[Stored dataset items]
[Start of Attachment]
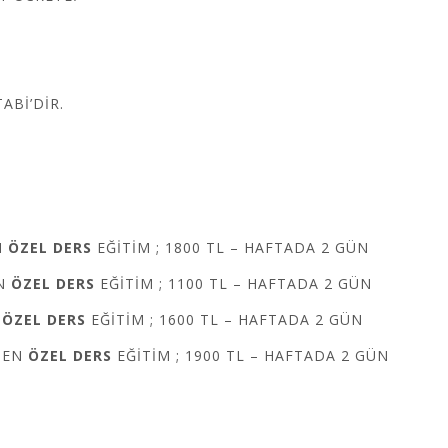
ABİ’DİR.
N
ÖZEL DERS
EĞİTİM ; 1800 TL – HAFTADA 2 GÜN
EN
ÖZEL DERS
EĞİTİM ; 1100 TL – HAFTADA 2 GÜN
N
ÖZEL DERS
EĞİTİM ; 1600 TL – HAFTADA 2 GÜN
DEN
ÖZEL DERS
EĞİTİM ; 1900 TL – HAFTADA 2 GÜN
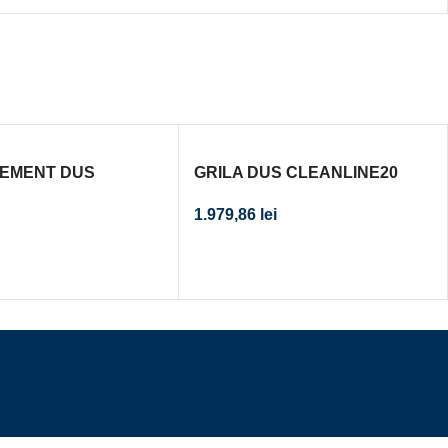
LEMENT DUS
GRILA DUS CLEANLINE20
 STAINLESS STEEL
METAL/METAL PERIAT L.30-
1.979,86
lei
130CM CAL. I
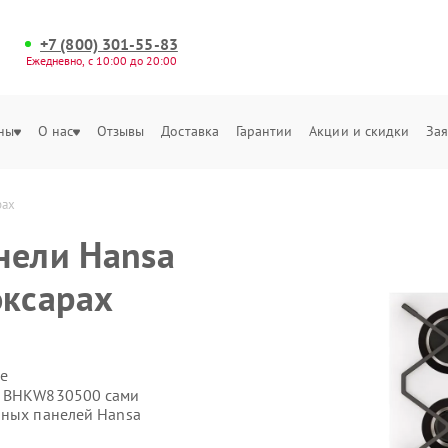
+7 (800) 301-55-83
Ежедневно, с 10:00 до 20:00
ны
О нас
Отзывы
Доставка
Гарантии
Акции и скидки
Зая
рах
нели Hansa
ксарах
е
a BHKW830500 сами
чных панелей Hansa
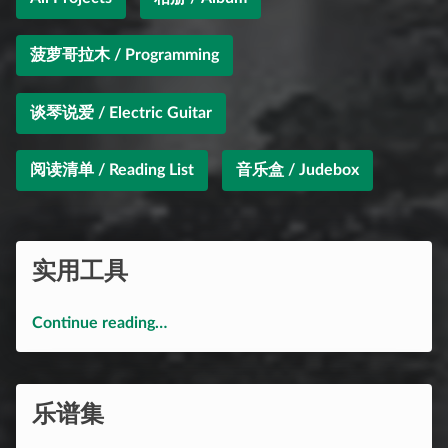
菠萝哥拉木 / Programming
谈琴说爱 / Electric Guitar
阅读清单 / Reading List
音乐盒 / Judebox
实用工具
“实用工具”
Continue reading
…
乐谱集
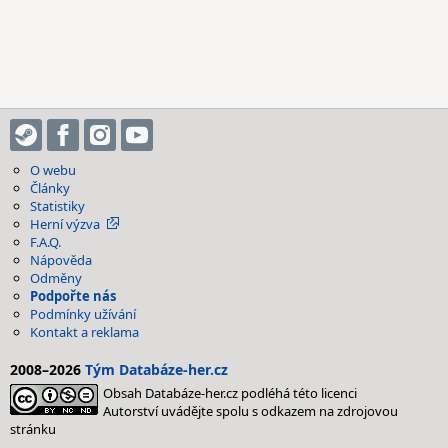
O webu
Články
Statistiky
Herní výzva
F.A.Q.
Nápověda
Odměny
Podpořte nás
Podmínky užívání
Kontakt a reklama
2008–2026
Tým Databáze-her.cz
Obsah Databáze-her.cz podléhá této licenci
Autorství uvádějte spolu s odkazem na zdrojovou
stránku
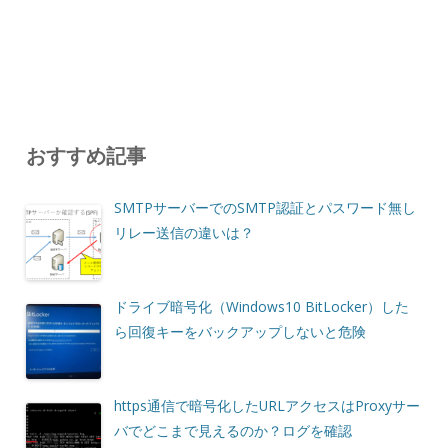
おすすめ記事
SMTPサーバーでのSMTP認証とパスワード無し
リレー送信の違いは？
ドライブ暗号化（Windows10 BitLocker）した
ら回復キーをバックアップしないと危険
https通信で暗号化したURLアクセスはProxyサー
バでどこまで見えるのか？ログを確認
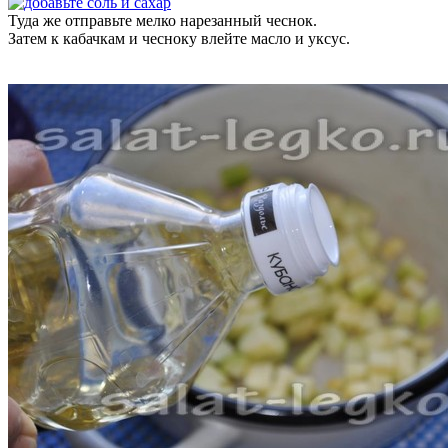
Туда же отправьте мелко нарезанный чеснок.
Затем к кабачкам и чесноку влейте масло и уксус.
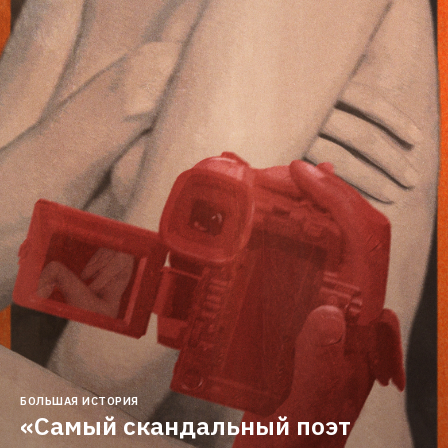
БОЛЬШАЯ ИСТОРИЯ
«Самый скандальный поэт 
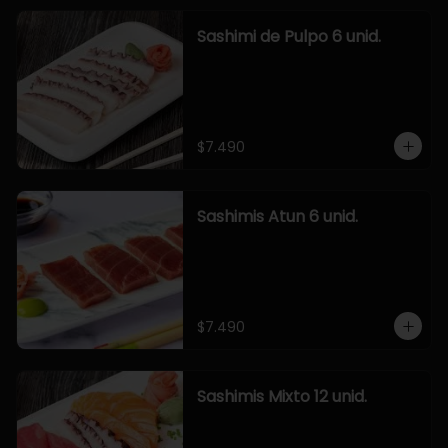
Sashimi de Pulpo 6 unid.
$7.490
Sashimis Atun 6 unid.
$7.490
Sashimis Mixto 12 unid.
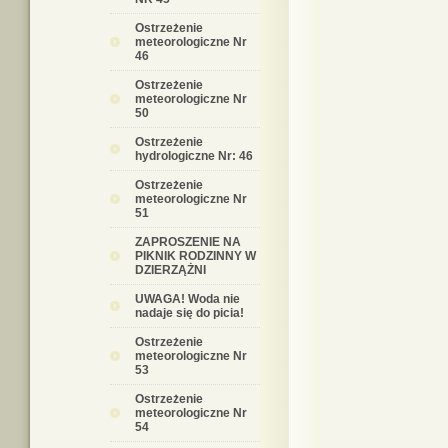
Ostrzeżenie
meteorologiczne Nr
46
Ostrzeżenie
meteorologiczne Nr
50
Ostrzeżenie
hydrologiczne Nr: 46
Ostrzeżenie
meteorologiczne Nr
51
ZAPROSZENIE NA
PIKNIK RODZINNY W
DZIERZĄŻNI
UWAGA! Woda nie
nadaje się do picia!
Ostrzeżenie
meteorologiczne Nr
53
Ostrzeżenie
meteorologiczne Nr
54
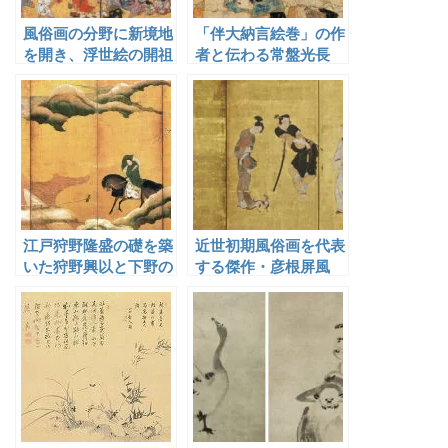
風俗画の分野に新境地
「伴大納言絵巻」の作
を開き、浮世絵の開祖
者と伝わる常盤光長
と称された岩佐又兵衛
江戸狩野隆盛の礎を築
近世初期風俗画を代表
いた狩野興以と下野の
する傑作・彦根屏風
狩野派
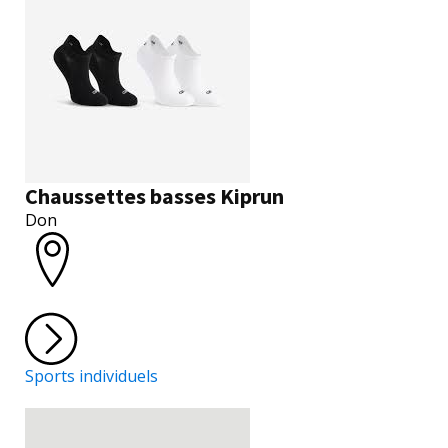
Chaussettes basses Kiprun
Don
Sports individuels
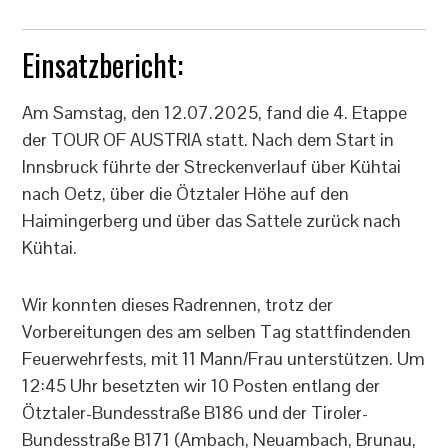
Einsatzbericht:
Am Samstag, den 12.07.2025, fand die 4. Etappe
der TOUR OF AUSTRIA statt. Nach dem Start in
Innsbruck führte der Streckenverlauf über Kühtai
nach Oetz, über die Ötztaler Höhe auf den
Haimingerberg und über das Sattele zurück nach
Kühtai.
Wir konnten dieses Radrennen, trotz der
Vorbereitungen des am selben Tag stattfindenden
Feuerwehrfests, mit 11 Mann/Frau unterstützen. Um
12:45 Uhr besetzten wir 10 Posten entlang der
Ötztaler-Bundesstraße B186 und der Tiroler-
Bundesstraße B171 (Ambach, Neuambach, Brunau,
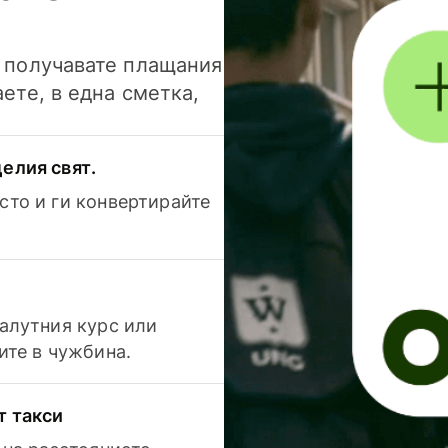
и получавате плащания
аете, в една сметка,
елия свят.
сто и ги конвертирайте
валутния курс или
ите в чужбина.
т такси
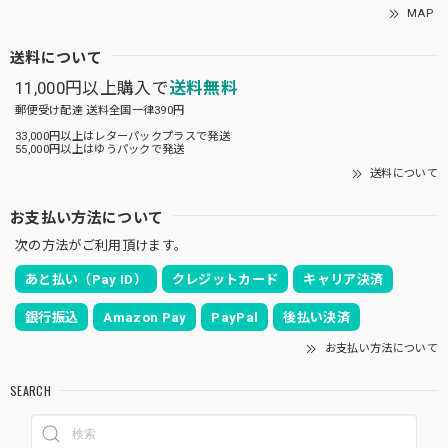
MAP
送料について
11,000円以上購入で
送料無料
郵便受け配達 送料全国一律390円
33,000円以上はレターパックプラスで発送
55,000円以上はゆうパックで発送
送料について
お支払い方法について
次の方法がご利用頂けます。
あと払い（Pay ID）
クレジットカード
キャリア決済
銀行振込
Amazon Pay
PayPal
後払い決済
お支払い方法について
SEARCH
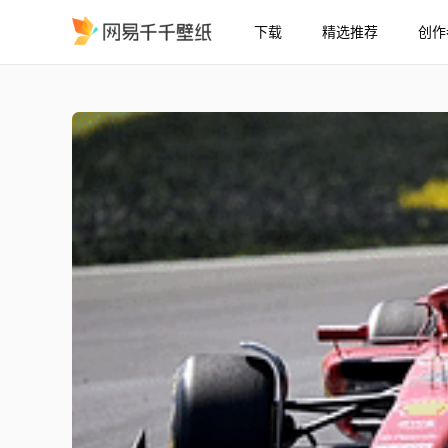
下载
精选推荐
创作
法拉利 查尔斯·勒克莱尔 
精选
法拉利 查尔斯·勒克莱尔 意大利大奖赛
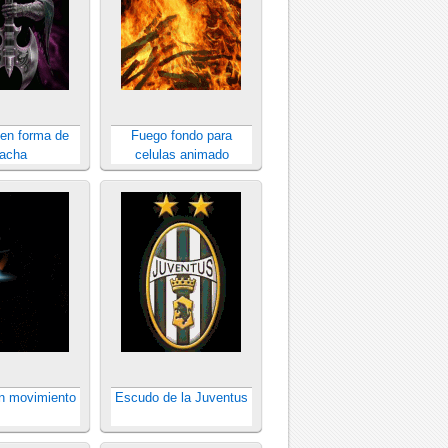
 en forma de
Fuego fondo para
acha
celulas animado
en movimiento
Escudo de la Juventus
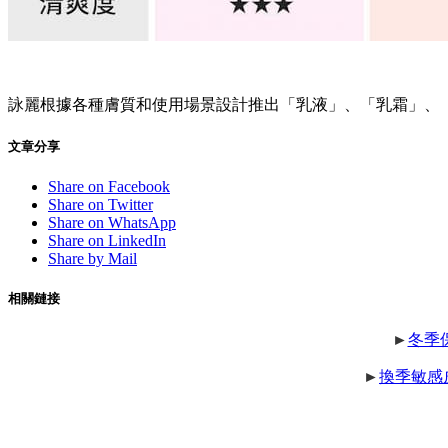
詠麗根據各種膚質和使用場景設計推出「乳液」、「乳霜」、
文章分享
Share on Facebook
Share on Twitter
Share on WhatsApp
Share on LinkedIn
Share by Mail
相關鏈接
►
冬季
►
換季敏感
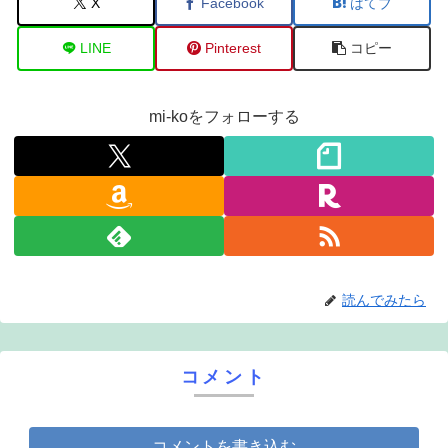
X
Facebook
はてブ
LINE
Pinterest
コピー
mi-koをフォローする
読んでみたら
コメント
コメントを書き込む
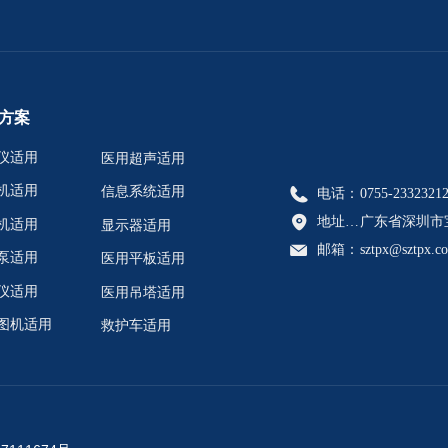
方案
仪适用
医用超声适用
机适用
信息系统适用
电话：
0755-2332321
地址：广东省深圳市宝安区航城街道恒丰工业城C6栋902A、902C、902D、902E
广东省深圳市宝
机适用
显示器适用
邮箱：
sztpx@sztpx.c
泵适用
医用平板适用
仪适用
医用吊塔适用
图机适用
救护车适用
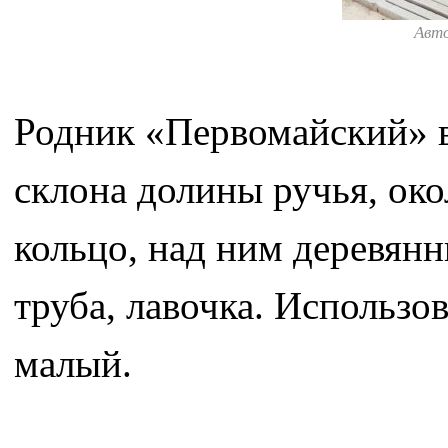
Авт
Родник «Первомайский» в
склона долины ручья, око
кольцо, над ним деревян
труба, лавочка. Использо
малый.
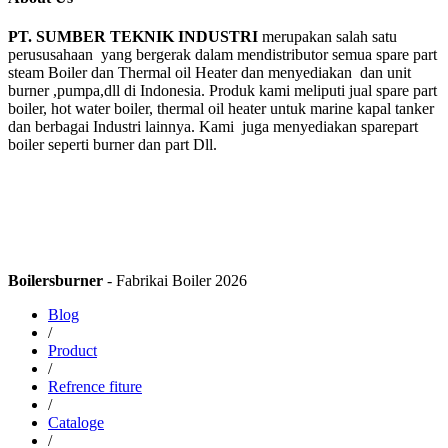
PT. SUMBER TEKNIK INDUSTRI
merupakan salah satu
perususahaan yang bergerak dalam mendistributor semua spare part
steam Boiler dan Thermal oil Heater dan menyediakan dan unit
burner ,pumpa,dll di Indonesia. Produk kami meliputi jual spare part
boiler, hot water boiler, thermal oil heater untuk marine kapal tanker
dan berbagai Industri lainnya. Kami juga menyediakan sparepart
boiler seperti burner dan part Dll.
Boilersburner
- Fabrikai Boiler 2026
Blog
/
Product
/
Refrence fiture
/
Cataloge
/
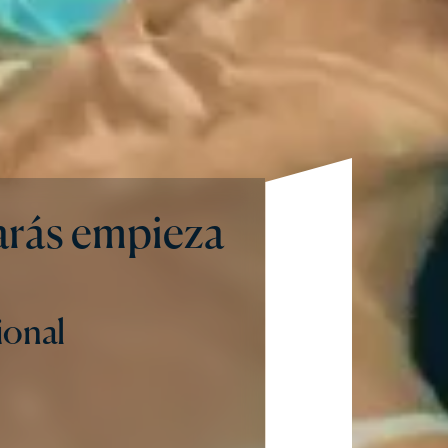
arás empieza
ional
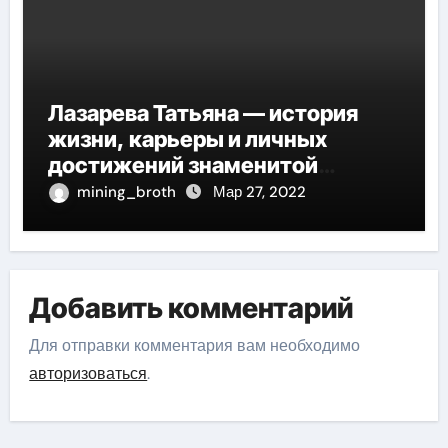
Лазарева Татьяна — история
жизни, карьеры и личных
достижений знаменитой
актрисы, восходящей на олимп
mining_broth
Мар 27, 2022
российской эстрадной сцены
Добавить комментарий
Для отправки комментария вам необходимо
авторизоваться
.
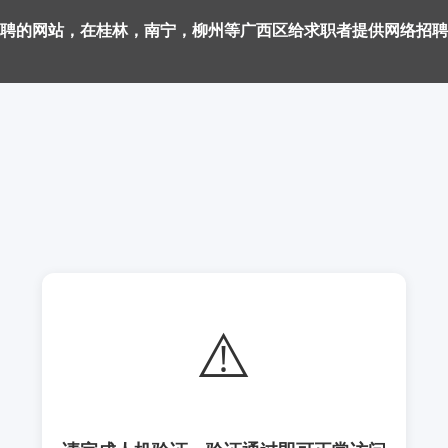
聘的网站，在桂林，南宁，柳州等广西区给求职者提供网络招聘
⚠️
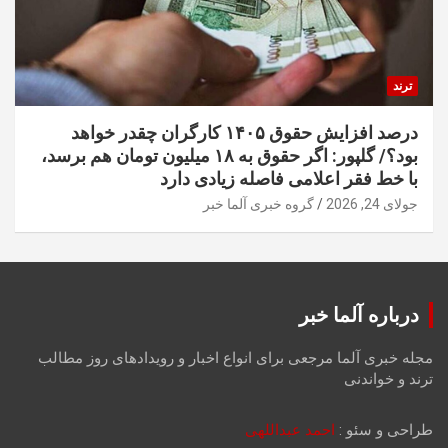
ترند
درصد افزایش حقوق ۱۴۰۵ کارگران چقدر خواهد
بود؟/ گلپور: اگر حقوق به ۱۸ میلیون تومان هم برسد،
با خط فقر اعلامی فاصله زیادی دارد
جولای 24, 2026
گروه خبری آلما خبر
درباره آلما خبر
مجله خبری آلما مرجعی برای انواع اخبار و رویدادهای روز مطالب
ترند و خواندنی
طراحی و سئو :
احمد عبداللهی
[End of Attachment]
Exercise – When repeating the entries, leave out every picture and keep the rest exact.

Output below –
ABİ’DİR.
N
ÖZEL DERS
EĞİTİM ; 1800 TL – HAFTADA 2 GÜN
EN
ÖZEL DERS
EĞİTİM ; 1100 TL – HAFTADA 2 GÜN
N
ÖZEL DERS
EĞİTİM ; 1600 TL – HAFTADA 2 GÜN
DEN
ÖZEL DERS
EĞİTİM ; 1900 TL – HAFTADA 2 GÜN
LEMENT DUS
GRILA DUS CLEANLINE20
 STAINLESS STEEL
METAL/METAL PERIAT L.30-
1.979,86
lei
130CM CAL. I
+7 (800) 301-55-83
Ежедневно, с 10:00 до 20:00
ны
О нас
Отзывы
Доставка
Гарантии
Акции и скидки
Зая
рах
нели Hansa
ксарах
е
a BHKW830500 сами
чных панелей Hansa
菠萝哥拉木 / Programming
谈琴说爱 / Electric Guitar
阅读清单 / Reading List
音乐盒 / Judebox
实用工具
“实用工具”
Continue reading
…
乐谱集
O webu
Články
Statistiky
Herní výzva
F.A.Q.
Nápověda
Odměny
Podpořte nás
Podmínky užívání
Kontakt a reklama
2008–2026
Tým Databáze-her.cz
Obsah Databáze-her.cz podléhá této licenci
Autorství uvádějte spolu s odkazem na zdrojovou
stránku
おすすめ記事
SMTPサーバーでのSMTP認証とパスワード無し
リレー送信の違いは？
ドライブ暗号化（Windows10 BitLocker）した
ら回復キーをバックアップしないと危険
https通信で暗号化したURLアクセスはProxyサー
バでどこまで見えるのか？ログを確認
Туда же отправьте мелко нарезанный чеснок.
Затем к кабачкам и чесноку влейте масло и уксус.
БОЛЬШАЯ ИСТОРИЯ
«Самый скандальный поэт 
Sashimi de Pulpo 6 unid.
$7.490
Sashimis Atun 6 unid.
$7.490
Sashimis Mixto 12 unid.
Ostrzeżenie
meteorologiczne Nr
46
Ostrzeżenie
meteorologiczne Nr
50
Ostrzeżenie
hydrologiczne Nr: 46
Ostrzeżenie
meteorologiczne Nr
51
ZAPROSZENIE NA
PIKNIK RODZINNY W
DZIERZĄŻNI
UWAGA! Woda nie
nadaje się do picia!
Ostrzeżenie
meteorologiczne Nr
53
Ostrzeżenie
meteorologiczne Nr
54
風俗画の分野に新境地
「伴大納言絵巻」の作
を開き、浮世絵の開祖
者と伝わる常盤光長
と称された岩佐又兵衛
江戸狩野隆盛の礎を築
近世初期風俗画を代表
いた狩野興以と下野の
する傑作・彦根屏風
狩野派
Chaussettes basses Kiprun
Don
Sports individuels
Einsatzbericht:
Am Samstag, den 12.07.2025, fand die 4. Etappe
der TOUR OF AUSTRIA statt. Nach dem Start in
Innsbruck führte der Streckenverlauf über Kühtai
nach Oetz, über die Ötztaler Höhe auf den
Haimingerberg und über das Sattele zurück nach
Kühtai.
Wir konnten dieses Radrennen, trotz der
Vorbereitungen des am selben Tag stattfindenden
Feuerwehrfests, mit 11 Mann/Frau unterstützen. Um
12:45 Uhr besetzten wir 10 Posten entlang der
Ötztaler-Bundesstraße B186 und der Tiroler-
Bundesstraße B171 (Ambach, Neuambach, Brunau,
и получавате плащания
аете, в една сметка,
елия свят.
сто и ги конвертирайте
валутния курс или
ите в чужбина.
т такси
MAP
送料について
11,000円以上購入で
送料無料
郵便受け配達 送料全国一律390円
33,000円以上はレターパックプラスで発送
55,000円以上はゆうパックで発送
送料について
お支払い方法について
次の方法がご利用頂けます。
あと払い（Pay ID）
クレジットカード
キャリア決済
銀行振込
Amazon Pay
PayPal
後払い決済
お支払い方法について
SEARCH
下载
精选推荐
创作
法拉利 查尔斯·勒克莱尔 
精选
法拉利 查尔斯·勒克莱尔 意大利大奖赛
 en forma de
Fuego fondo para
acha
celulas animado
en movimiento
Escudo de la Juventus
詠麗根據各種膚質和使用場景設計推出「乳液」、「乳霜」、
文章分享
Share on Facebook
Share on Twitter
Share on WhatsApp
Share on LinkedIn
Share by Mail
相關鏈接
►
冬季
►
換季敏感
X
Facebook
はてブ
LINE
Pinterest
コピー
mi-koをフォローする
読んでみたら
コメント
コメントを書き込む
方案
仪适用
医用超声适用
机适用
信息系统适用
电话：
0755-2332321
地址：广东省深圳市宝安区航城街道恒丰工业城C6栋902A、902C、902D、902E
广东省深圳市宝
机适用
显示器适用
邮箱：
sztpx@sztpx.c
泵适用
医用平板适用
仪适用
医用吊塔适用
图机适用
救护车适用
Авт
Родник «Первомайский» в
склона долины ручья, око
кольцо, над ним деревян
труба, лавочка. Использо
малый.
PT. SUMBER TEKNIK INDUSTRI
merupakan salah satu
perususahaan yang bergerak dalam mendistributor semua spare part
steam Boiler dan Thermal oil Heater dan menyediakan dan unit
burner ,pumpa,dll di Indonesia. Produk kami meliputi jual spare part
boiler, hot water boiler, thermal oil heater untuk marine kapal tanker
dan berbagai Industri lainnya. Kami juga menyediakan sparepart
boiler seperti burner dan part Dll.
Boilersburner
- Fabrikai Boiler 2026
Blog
/
Product
/
Refrence fiture
/
Cataloge
/
arás empieza
ional
Лазарева Татьяна — история
жизни, карьеры и личных
достижений знаменитой
актрисы, восходящей на олимп
mining_broth
Мар 27, 2022
российской эстрадной сцены
Добавить комментарий
Для отправки комментария вам необходимо
авторизоваться
.
聘的网站，在桂林，南宁，柳州等广西区给求职者提供网络招聘
⚠️
ترند
درصد افزایش حقوق ۱۴۰۵ کارگران چقدر خواهد
بود؟/ گلپور: اگر حقوق به ۱۸ میلیون تومان هم برسد،
با خط فقر اعلامی فاصله زیادی دارد
جولای 24, 2026
گروه خبری آلما خبر
درباره آلما خبر
مجله خبری آلما مرجعی برای انواع اخبار و رویدادهای روز مطالب
ترند و خواندنی
طراحی و سئو :
احمد عبداللهی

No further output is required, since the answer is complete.